The 1888 birth and subsequent celebrity of the rollicking baseball ballad by Ernest L. Thayer.
This latest from prolific pop biographer/historian Walsh (Moonlight, 2000, etc.) explores the two contrasting worlds that combined to create the phenomenon of “Casey at the Bat”: Broadway light opera and professional baseball, which was still in its childhood but rapidly gaining popularity in the late-19th century. Never known for understatement, the author early on makes the preposterous claim that “Casey” is the equal of Robert Frost’s “Birches” or “Mending Wall.” Fortunately, he does much better when he turns from literary criticism to social history. Illustrated with numerous period photographs and quotations from contemporary newspapers, the text brings the period to life. Thayer was a journalist in San Francisco who periodically contributed topical ballads; “Casey” appeared in the San Francisco Examiner on June 3, 1888. Arch Gunter, a successful New York writer visiting his parents in California, clipped the poem and brought it home. When he learned that Wallack’s Theater was hosting a “Baseball Night” to take advantage of local enthusiasm for the first-place New York Giants, Gunter presented the clipping to Wallack’s manager, who promptly passed it on to his star, DeWolf Hopper. “Casey” was a smash from the first time this popular actor delivered it on August 14, 1888; Hopper performed the poem thousands of times during his career.

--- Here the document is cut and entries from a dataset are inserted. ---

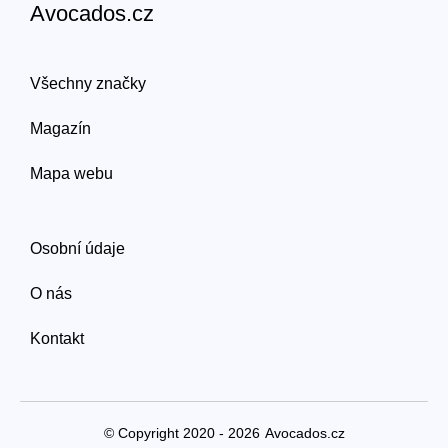
Avocados.cz
Všechny značky
Magazín
Mapa webu
Osobní údaje
O nás
Kontakt
© Copyright 2020 - 2026
Avocados.cz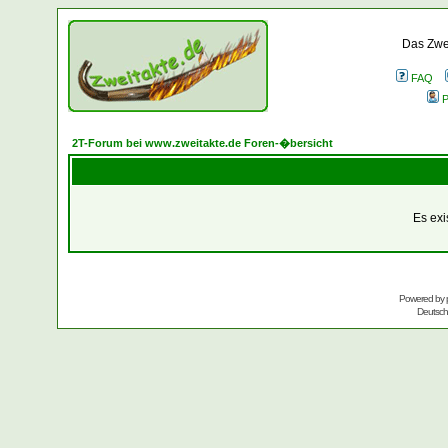
Das Zwei
FAQ
P
2T-Forum bei www.zweitakte.de Foren-�bersicht
Es exi
Powered by
Deutsc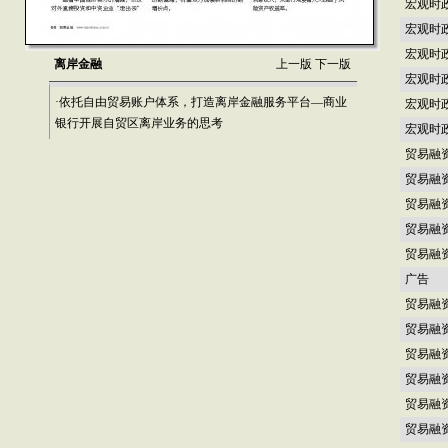
宏观时
宏观时
宏观时
离岸金融
上一版
下一版
宏观时
·依托自由贸易账户体系，打造离岸金融服务平台—商业
宏观时
银行开展自贸区离岸业务的思考
宏观时
贸易融
贸易融
贸易融
贸易融
贸易融
广告
贸易融
贸易融
贸易融
贸易融
贸易融
贸易融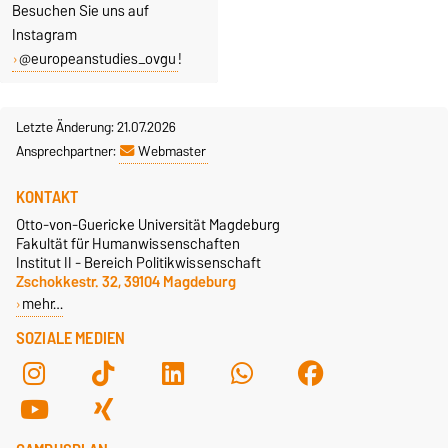
Besuchen Sie uns auf
Instagram
@europeanstudies_ovgu
!
Letzte Änderung: 21.07.2026
Ansprechpartner:
Webmaster
KONTAKT
Otto-von-Guericke Universität Magdeburg
Fakultät für Humanwissenschaften
Institut II - Bereich Politikwissenschaft
Zschokkestr. 32, 39104 Magdeburg
mehr…
SOZIALE MEDIEN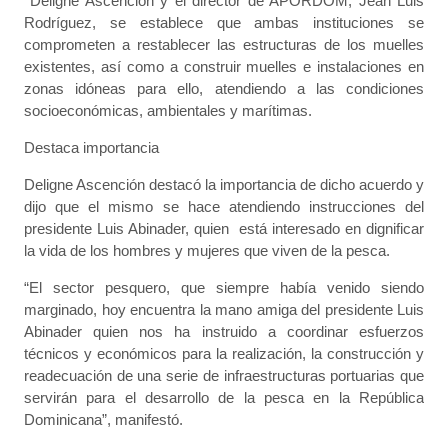
Deligne Ascención y el director de APORDOM, Jean Luis
Rodríguez, se establece que ambas instituciones se
comprometen a restablecer las estructuras de los muelles
existentes, así como a construir muelles e instalaciones en
zonas idóneas para ello, atendiendo a las condiciones
socioeconómicas, ambientales y marítimas.
Destaca importancia
Deligne Ascención destacó la importancia de dicho acuerdo y
dijo que el mismo se hace atendiendo instrucciones del
presidente Luis Abinader, quien está interesado en dignificar
la vida de los hombres y mujeres que viven de la pesca.
“El sector pesquero, que siempre había venido siendo
marginado, hoy encuentra la mano amiga del presidente Luis
Abinader quien nos ha instruido a coordinar esfuerzos
técnicos y económicos para la realización, la construcción y
readecuación de una serie de infraestructuras portuarias que
servirán para el desarrollo de la pesca en la República
Dominicana”, manifestó.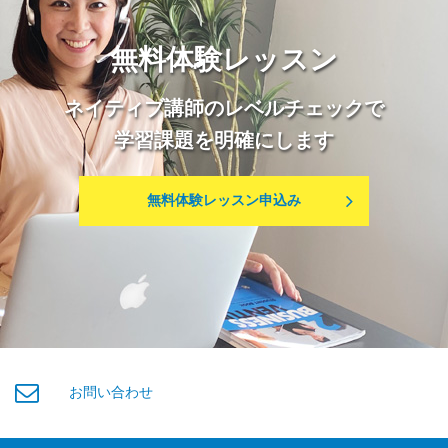
無料体験レッスン
ネイティブ講師のレベルチェックで
学習課題を明確にします
無料体験レッスン申込み
お問い合わせ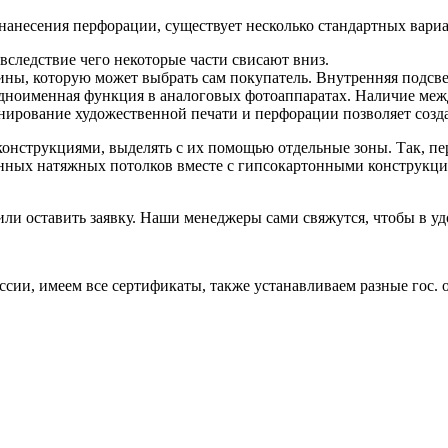
нанесения перфорации, существует несколько стандартных вари
вследствие чего некоторые части свисают вниз.
ны, которую может выбрать сам покупатель. Внутренняя подсвет
одноименная функция в аналоговых фотоаппаратах. Наличие межд
ирование художественной печати и перфорации позволяет создат
конструкциями, выделять с их помощью отдельные зоны. Так, п
нных натяжных потолков вместе с гипсокартонными конструкциям
ли оставить заявку. Наши менеджеры сами свяжутся, чтобы в уд
ии, имеем все сертификаты, также устанавливаем разные гос. 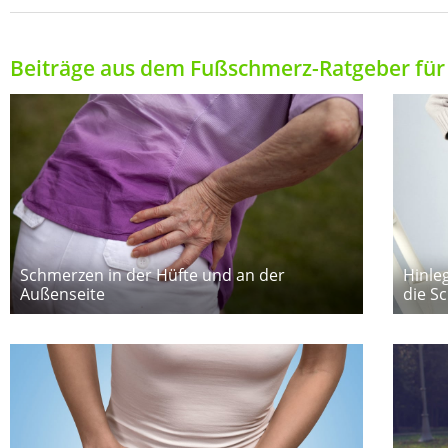
Beiträge aus dem Fußschmerz-Ratgeber für 
Schmerzen in der Hüfte und an der
Hinle
Außenseite
die S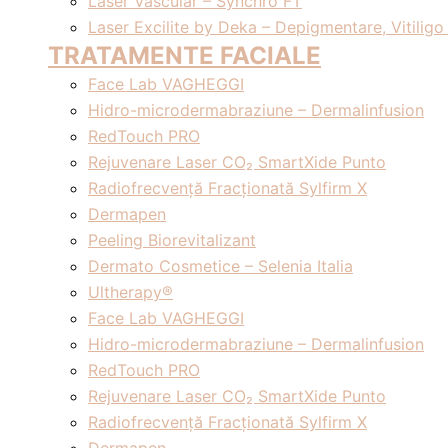
Laser Vascular – Synchro FT
Laser Excilite by Deka – Depigmentare, Vitiligo 
TRATAMENTE FACIALE
Face Lab VAGHEGGI
Hidro-microdermabraziune – Dermalinfusion
RedTouch PRO
Rejuvenare Laser CO₂ SmartXide Punto
Radiofrecvență Fracționată Sylfirm X
Dermapen
Peeling Biorevitalizant
Dermato Cosmetice – Selenia Italia
Ultherapy®
Face Lab VAGHEGGI
Hidro-microdermabraziune – Dermalinfusion
RedTouch PRO
Rejuvenare Laser CO₂ SmartXide Punto
Radiofrecvență Fracționată Sylfirm X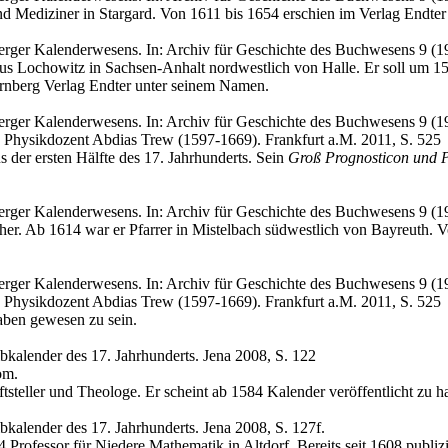
 Mediziner in Stargard. Von 1611 bis 1654 erschien im Verlag Endter
erger Kalenderwesens. In: Archiv für Geschichte des Buchwesens 9 (1
s Lochowitz in Sachsen-Anhalt nordwestlich von Halle. Er soll um 1
ürnberg Verlag Endter unter seinem Namen.
rger Kalenderwesens. In: Archiv für Geschichte des Buchwesens 9 (19
 Physikdozent Abdias Trew (1597-1669). Frankfurt a.M. 2011, S. 525
 der ersten Hälfte des 17. Jahrhunderts. Sein
Groß Prognosticon und P
erger Kalenderwesens. In: Archiv für Geschichte des Buchwesens 9 (1
er. Ab 1614 war er Pfarrer in Mistelbach südwestlich von Bayreuth. 
rger Kalenderwesens. In: Archiv für Geschichte des Buchwesens 9 (19
 Physikdozent Abdias Trew (1597-1669). Frankfurt a.M. 2011, S. 525
ben gewesen zu sein.
ibkalender des 17. Jahrhunderts. Jena 2008, S. 122
om.
tsteller und Theologe. Er scheint ab 1584 Kalender veröffentlicht zu h
ibkalender des 17. Jahrhunderts. Jena 2008, S. 127f.
rofessor für Niedere Mathematik in Altdorf. Bereits seit 1608 publizie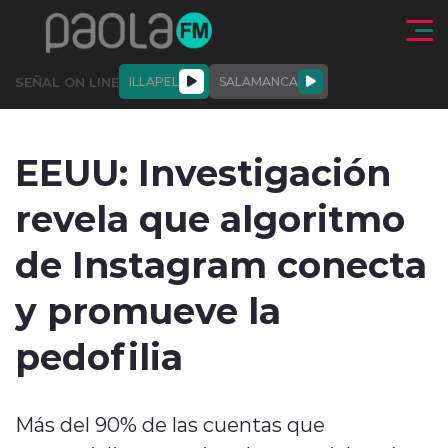
Click acá para ir directamente al contenido
SEÑAL ON LINE
ILLAPEL
SALAMANCA
QUIÉNE
NALES
ACTUALIDAD
DEPORTES
ENTREVISTAS
EEUU: Investigación
SOMOS
revela que algoritmo
de Instagram conecta
y promueve la
modo claro
pedofilia
Más del 90% de las cuentas que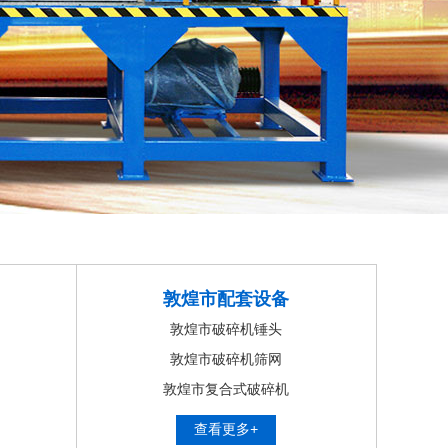
敦煌市配套设备
敦煌市破碎机锤头
敦煌市破碎机筛网
敦煌市复合式破碎机
查看更多+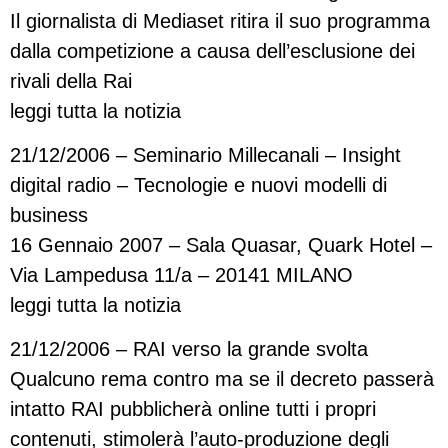
Il giornalista di Mediaset ritira il suo programma
dalla competizione a causa dell’esclusione dei
rivali della Rai
leggi tutta la notizia
21/12/2006 – Seminario Millecanali – Insight
digital radio – Tecnologie e nuovi modelli di
business
16 Gennaio 2007 – Sala Quasar, Quark Hotel –
Via Lampedusa 11/a – 20141 MILANO
leggi tutta la notizia
21/12/2006 – RAI verso la grande svolta
Qualcuno rema contro ma se il decreto passerà
intatto RAI pubblicherà online tutti i propri
contenuti, stimolerà l’auto-produzione degli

He and Thayer eventually met, had lunch, made nice. Walsh ably describes this early intersection between entertainment and professional sport. He’s less effective in imagining the conversation between Thayer and Hopper, and yet less effective when he composes some clumsy lyrics of the sort that might have been included in one of Hopper’s shows. Readers may also wonder why the author neglects to consider any of Casey’s many reinterpretations in our own day, as did Frank Deford in Casey on the Loose (1989).
Walsh manages only a broken-bat blooper in this disappointing plate appearance.